__Instructions to follow__
What is printed must match, line for line, the records from their first line through the line containing "CANNABIS MEDICINAL", with pictures left out.

__Exercise input__
——————————

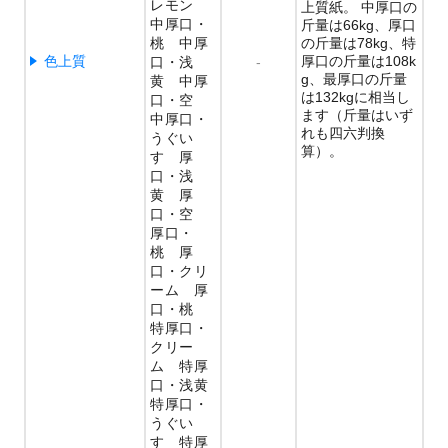
レモン
上質紙。 中厚口の
中厚口
斤量は66kg、厚口
桃 中厚
の斤量は78kg、特
色上質
厚口の斤量は108k
口
浅
-
g、最厚口の斤量
黄 中厚
は132kgに相当し
口
空
ます（斤量はいず
中厚口
れも四六判換
うぐい
算）。
す 厚
口
浅
黄 厚
口
空
厚口
桃 厚
口
クリ
ーム 厚
口
桃
特厚口
クリー
ム 特厚
口
浅黄
特厚口
うぐい
す 特厚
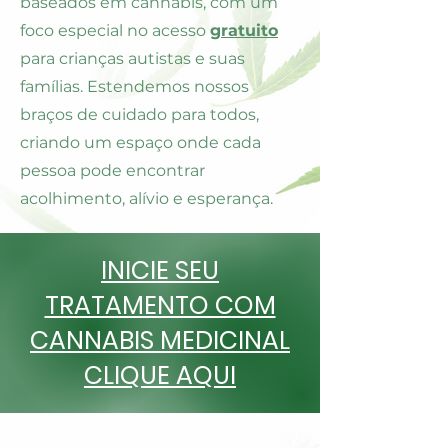
baseados em cannabis, com um
foco especial no acesso
gratuito
para crianças autistas e suas
famílias. Estendemos nossos
braços de cuidado para todos,
criando um espaço onde cada
pessoa pode encontrar
acolhimento, alívio e esperança.
INICIE SEU
TRATAMENTO COM
CANNABIS MEDICINAL
CLIQUE AQUI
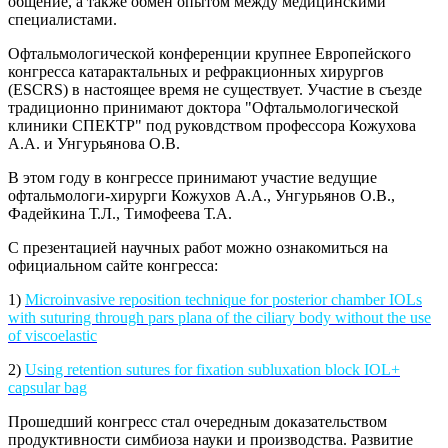
общение, а также обмен опытом между медицинскими
специалистами.
Офтальмологической конференции крупнее Европейского
конгресса катарактальных и рефракционных хирургов
(ESCRS) в настоящее время не существует. Участие в съезде
традиционно принимают доктора "Офтальмологической
клиники СПЕКТР" под руковдством профессора Кожухова
А.А. и Унгурьянова О.В.
В этом году в конгрессе принимают участие ведущие
офтальмологи-хирурги Кожухов А.А., Унгурьянов О.В.,
Фадейкина Т.Л., Тимофеева Т.А.
С презентацией научных работ можно ознакомиться на
официальном сайте конгресса:
1)
Microinvasive reposition technique for posterior chamber IOLs
with suturing through pars plana of the ciliary body without the use
of viscoelastic
2)
Using retention sutures for fixation subluxation block IOL+
capsular bag
Прошедший конгресс стал очередным доказательством
продуктивности симбиоза науки и производства. Развитие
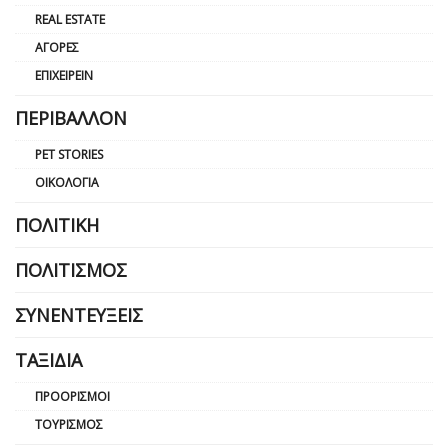
REAL ESTATE
ΑΓΟΡΈΣ
ΕΠΙΧΕΙΡΕΊΝ
ΠΕΡΙΒΆΛΛΟΝ
PET STORIES
ΟΙΚΟΛΟΓΊΑ
ΠΟΛΙΤΙΚΉ
ΠΟΛΙΤΙΣΜΌΣ
ΣΥΝΕΝΤΕΎΞΕΙΣ
ΤΑΞΊΔΙΑ
ΠΡΟΟΡΙΣΜΟΊ
ΤΟΥΡΙΣΜΌΣ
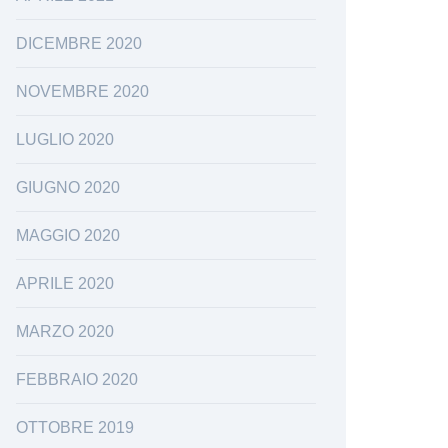
DICEMBRE 2020
NOVEMBRE 2020
LUGLIO 2020
GIUGNO 2020
MAGGIO 2020
APRILE 2020
MARZO 2020
FEBBRAIO 2020
OTTOBRE 2019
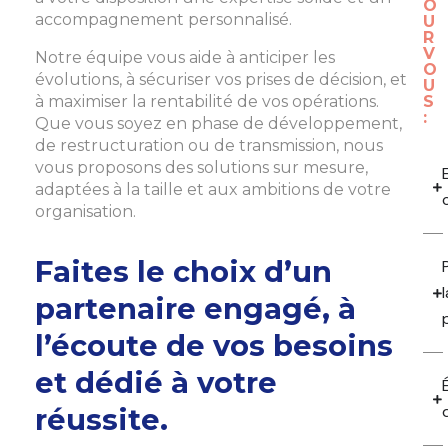
O
accompagnement personnalisé.
U
R
V
Notre équipe vous aide à anticiper les
O
évolutions, à sécuriser vos prises de décision, et
U
à maximiser la rentabilité de vos opérations.
S
:
Que vous soyez en phase de développement,
de restructuration ou de transmission, nous
vous proposons des solutions sur mesure,
adaptées à la taille et aux ambitions de votre
organisation.
Faites le choix d’un
l
partenaire engagé, à
l’écoute de vos besoins
et dédié à votre
réussite.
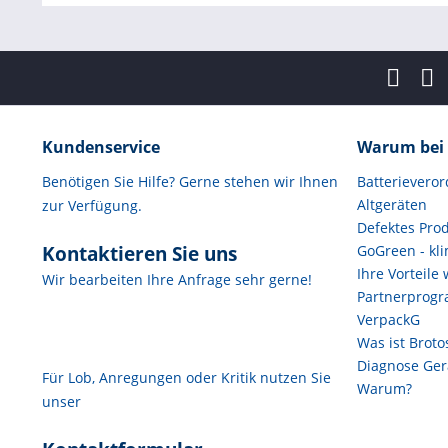
Kundenservice
Warum bei 
Benötigen Sie Hilfe? Gerne stehen wir Ihnen
Batterievero
Altgeräten
zur Verfügung.
Defektes Pro
Kontaktieren Sie uns
GoGreen - kl
Ihre Vorteile
Wir bearbeiten Ihre Anfrage sehr gerne!
Partnerprog
VerpackG
Was ist Brot
Diagnose Gerä
Für Lob, Anregungen oder Kritik nutzen Sie
Warum?
unser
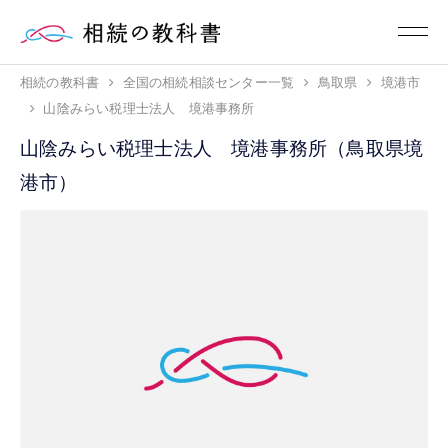
相続の教科書
全国の相続相談センター一覧
鳥取県
境港市
山陰みらい税理士法人 境港事務所
山陰みらい税理士法人 境港事務所（鳥取県境
港市）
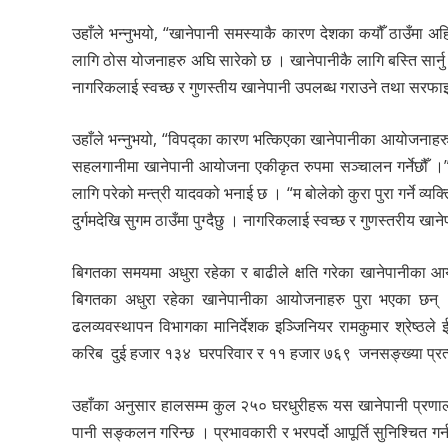
उहाँले भन्नुभयो, “खानेपानी समस्याकै कारण देशका कयौँ ठाउँमा अ
लागि ठोस योजनाहरु अघि सारेको छ । खानेपानीकै लागि बस्ति सार्नु 
नागरिकलाई स्वच्छ र गुणस्तीय खानेपानी उपलब्ध गराउने तथा सरफाइका 
उहाँले भन्नुभयो, “विपद्का कारण भत्किएका खानेपानीका आयोजनाहरु 
सहलगानीमा खानेपानी आयोजना एकीकृत रुपमा सञ्चालन गर्नेछौँ ।” आगा
लागि परेको मन्त्री यादवको भनाई छ । “म बोलेको कुरा पुरा गर्ने व्यक्त
दुर्गमदेखि सुगम ठाउँमा पुग्दैछु । नागरिकलाई स्वच्छ र गुणस्तरीय खानेप
बिगतका समयमा अधुरा रहेका र बाढीले क्षति गरेका खानेपानीका आयोजना
बिगतका अधुरा रहेका खानेपानीका आयोजनाहरु पुरा भएका छन् । सि
ढलव्यवस्थापन विभागका मानिर्देशक इञ्जिनियर रामकुमार श्रेष्ठल
करिब दुई हजार १३४ घरपरिवार र ११ हजार ७६९ जनसङ्ख्या प्रत्यक्
उहाँका अनुसार हालसम्म कुल २५० घरधुरीहरू यस खानेपानी प्रणाली
पानी सङ्कलन गरिन्छ । प्रभावकारी र भरपर्दो आपूर्ति सुनिश्चित ग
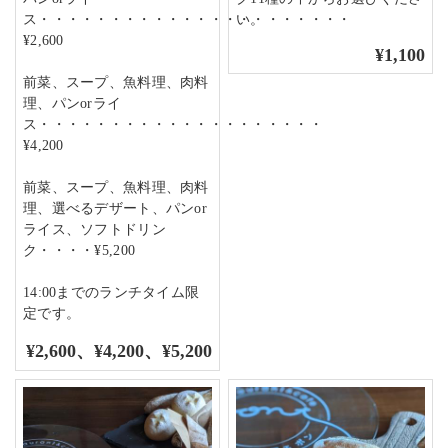
ス・・・・・・・・・・・・・・・・・・・・・・
い。
¥2,600
¥1,100
前菜、スープ、魚料理、肉料
理、パンorライ
ス・・・・・・・・・・・・・・・・・・・・
¥4,200
前菜、スープ、魚料理、肉料
理、選べるデザート、パンor
ライス、ソフトドリン
ク・・・・¥5,200
14:00までのランチタイム限
定です。
¥2,600、¥4,200、¥5,200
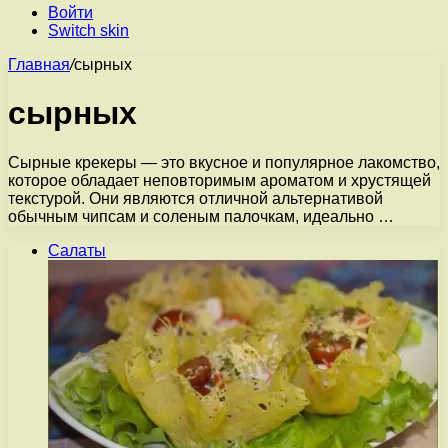
Войти
Switch skin
Главная
/
сырных
сырных
Сырные крекеры — это вкусное и популярное лакомство,
которое обладает неповторимым ароматом и хрустящей
текстурой. Они являются отличной альтернативой
обычным чипсам и соленым палочкам, идеально …
Салаты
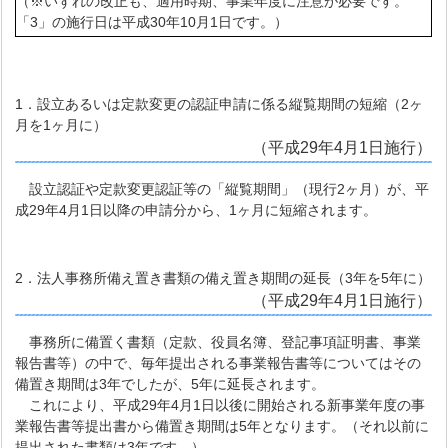
（※いずれの改正も、適用時期、事業年度に注意が必要です。
「3」の施行日は平成30年10月1日です。）
1．設立あるいは定款変更の認証申請に係る縦覧期間の短縮（2ヶ
月を1ヶ月に）
（平成29年4月1日施行）
設立認証や定款変更認証等の「縦覧期間」（現行2ヶ月）が、平
成29年4月1日以降の申請分から、1ヶ月に短縮されます。
2．法人事務所備え置き書類の備え置き期間の延長（3年を5年に）
（平成29年4月1日施行）
事務所に備置く書類（定款、役員名簿、登記事項証明書、事業
報告書等）の中で、毎年提出される事業報告書等についてはその
備置き期間は3年でしたが、5年に延長されます。
これにより、平成29年4月1日以後に開始される新事業年度の事
業報告書等提出書から備置き期間は5年となります。（それ以前に
提出された書類は3年です。）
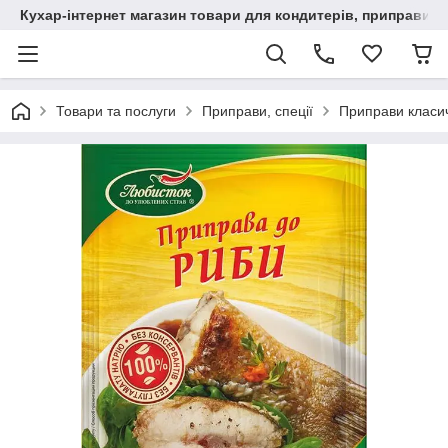
Кухар-інтернет магазин товари для кондитерів, приправи, сп
Товари та послуги
Приправи, спеції
Приправи класи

——————————

__Result below__
レモン
上質紙。 中厚口の
中厚口
斤量は66kg、厚口
桃 中厚
の斤量は78kg、特
色上質
厚口の斤量は108k
口
浅
-
g、最厚口の斤量
黄 中厚
は132kgに相当し
口
空
ます（斤量はいず
中厚口
れも四六判換
うぐい
算）。
す 厚
口
浅
黄 厚
口
空
厚口
桃 厚
口
クリ
ーム 厚
口
桃
特厚口
クリー
ム 特厚
口
浅黄
特厚口
うぐい
す 特厚
baseados em cannabis, com um
foco especial no acesso
gratuito
para crianças autistas e suas
famílias. Estendemos nossos
braços de cuidado para todos,
criando um espaço onde cada
pessoa pode encontrar
acolhimento, alívio e esperança.
INICIE SEU
TRATAMENTO COM
CANNABIS MEDICINAL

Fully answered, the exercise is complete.